Voting begins in Singapore as ruling party faces biggest test

Singapore, Sep 11: Singaporeans began voting today in a snap parliamentary election to elect the next government with Prime Minister Lee Hsien Loong facing the stiffest political challenge of his career. There are 2.46 million eligible voters who will elect 89 members of parliament. Polls opened at 8:00 AM (0530 IST) for 12 hours and the results were expected by midnight (2130 IST).

Government has declared today a national holiday for citizens as voting is compulsory in the country, according to a report by the Channel News Asia.

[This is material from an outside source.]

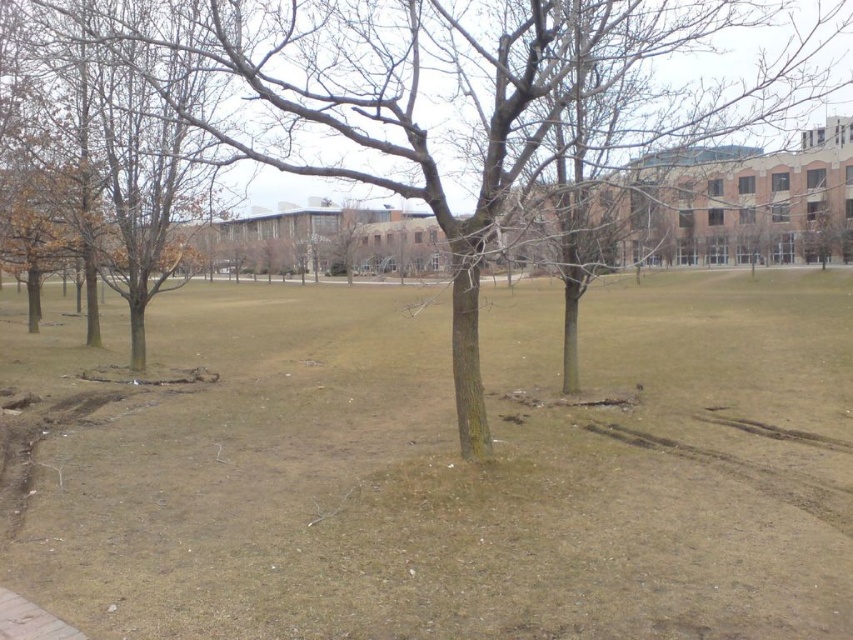 You are standing at the point marked as point (466,474) in the image. What do you see directly under your feet?

You see brown dry grass at center directly under your feet at point (466,474).

You are standing in the open grassy area and want to walk from the brown bark tree at center to the brown dry grass at center. Which direction should you face before stepping forward?

You should face to the right because the brown dry grass at center is located to the right of the brown bark tree at center.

Twenty-one Indian-origin Singaporeans are among 181 candidates who have filed their nominations to contest the snap general elections in which Loong’s ruling party’s 50 years of political dominance will be tested. Prominent Indian-origin candidates include Law and Foreign Minister K Shanmugam, Minister in the Prime Minister Office S Iswaran and Environment and Water Resources Minster Vivian Balakrishnan, all political heavyweights from the ruling People’s Action Party (PAP).

For the first time since independence, all 89 seats in 29 constituencies are being contested as opposition politicians challenge the government on issues related to migrants, cost of living, low wages, foreign workers competing for jobs, the stressed transportation system and the age limit on retirees to withdraw Central Provident Fund, a compulsory savings from salaries.

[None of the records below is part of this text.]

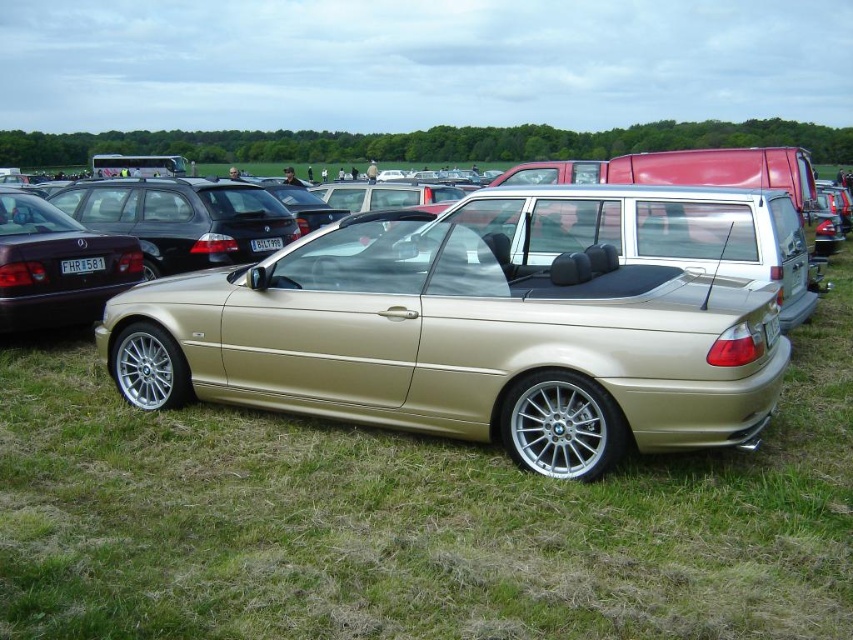 Is silver metallic rim at lower center to the left of black plastic license plate at center from the viewer's perspective?

In fact, silver metallic rim at lower center is to the right of black plastic license plate at center.

Does point (519, 432) come in front of point (91, 260)?

Yes.

Find the location of `silver metallic rim at lower center`. silver metallic rim at lower center is located at coordinates (561, 426).

From the picture: Can you confirm if silver metallic rim at lower center is positioned to the left of white plastic license plate at center?

In fact, silver metallic rim at lower center is to the right of white plastic license plate at center.

Who is taller, silver metallic rim at lower center or white plastic license plate at center?

With more height is silver metallic rim at lower center.

Is point (538, 378) closer to viewer compared to point (276, 243)?

Yes, point (538, 378) is closer to viewer.

Where is `silver metallic rim at lower center`? The width and height of the screenshot is (853, 640). silver metallic rim at lower center is located at coordinates (561, 426).

Between silver metallic rim at lower left and black plastic license plate at center, which one has less height?

black plastic license plate at center is shorter.

Between point (125, 396) and point (73, 259), which one is positioned in front?

Point (125, 396) is more forward.

Who is more distant from viewer, (163, 384) or (74, 262)?

The point (74, 262) is behind.

Image resolution: width=853 pixels, height=640 pixels. Find the location of `silver metallic rim at lower left`. silver metallic rim at lower left is located at coordinates (149, 368).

Seventy-six seats are for the 16 Group Representation Constituencies (GRCs) which allows the nomination and election of representation from the monitory community, mostly Malays, Indians and Eurasians in the pre-dominantly Chinese population. The remaining 13 seats are for Single-Member Constituencies (SMCs). Eight political parties are challenging the PAP and Prime Minister Loong.

Two independent candidates are contesting in the SMCs, making it a three-corner fight in the two constituencies while the opposition political parties have avoided multi-party contest and nominated candidates for a one-to-one challenge to the PAP contestants.

The opposition is made up of Workers’ Party, National Solidarity Party, Singapore Democratic Party, Reform Party, Singaporeans First, Singapore People’s Party, Singapore Democratic Alliance and People’s Power Party.

The PAP, which has ruled for more than 50 years, is widely expected to retain its overwhelming majority in the 89-seat parliament owing to a divided opposition; it holds 80 out of 87 seats.

But the party, whose founder and Singapore’s first prime minister Lee Kuan Yew died in March aged 91, is likely to be under pressure as citizens resent an increasing influx of foreigners and a high cost of living.